- Your goal: Reproduce, exactly and in full, only the lines below from the one containing "978-606-33-4029-1" through the one containing "scrie o recenzie".

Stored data
----------------
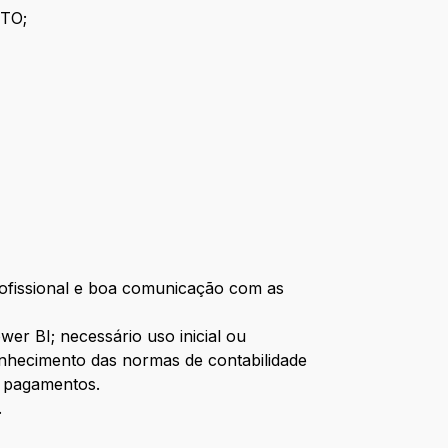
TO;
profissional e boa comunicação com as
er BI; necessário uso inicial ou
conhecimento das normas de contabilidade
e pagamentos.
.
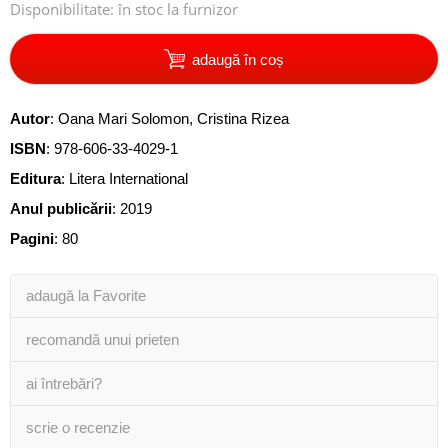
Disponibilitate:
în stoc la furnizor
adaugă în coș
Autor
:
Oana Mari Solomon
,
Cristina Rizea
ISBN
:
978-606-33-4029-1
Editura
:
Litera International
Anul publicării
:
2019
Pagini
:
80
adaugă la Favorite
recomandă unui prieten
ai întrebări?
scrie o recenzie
----------------
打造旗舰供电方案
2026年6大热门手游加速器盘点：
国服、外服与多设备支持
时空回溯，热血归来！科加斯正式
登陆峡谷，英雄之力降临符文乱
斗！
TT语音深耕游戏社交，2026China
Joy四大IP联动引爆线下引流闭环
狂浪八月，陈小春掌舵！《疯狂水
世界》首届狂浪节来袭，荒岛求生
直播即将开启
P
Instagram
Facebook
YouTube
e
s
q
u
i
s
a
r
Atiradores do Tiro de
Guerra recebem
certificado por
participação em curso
----------------
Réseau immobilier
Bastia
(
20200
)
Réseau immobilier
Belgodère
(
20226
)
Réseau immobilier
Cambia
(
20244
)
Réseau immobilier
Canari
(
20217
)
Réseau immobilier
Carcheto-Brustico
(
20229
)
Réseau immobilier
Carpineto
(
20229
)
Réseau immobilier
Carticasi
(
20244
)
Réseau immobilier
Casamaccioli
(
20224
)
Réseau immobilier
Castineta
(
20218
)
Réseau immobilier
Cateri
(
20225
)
----------------
- Your solution:
978-606-33-4029-1
Editura
:
Litera International
Anul publicării
:
2019
Pagini
:
80
adaugă la Favorite
recomandă unui prieten
ai întrebări?
scrie o recenzie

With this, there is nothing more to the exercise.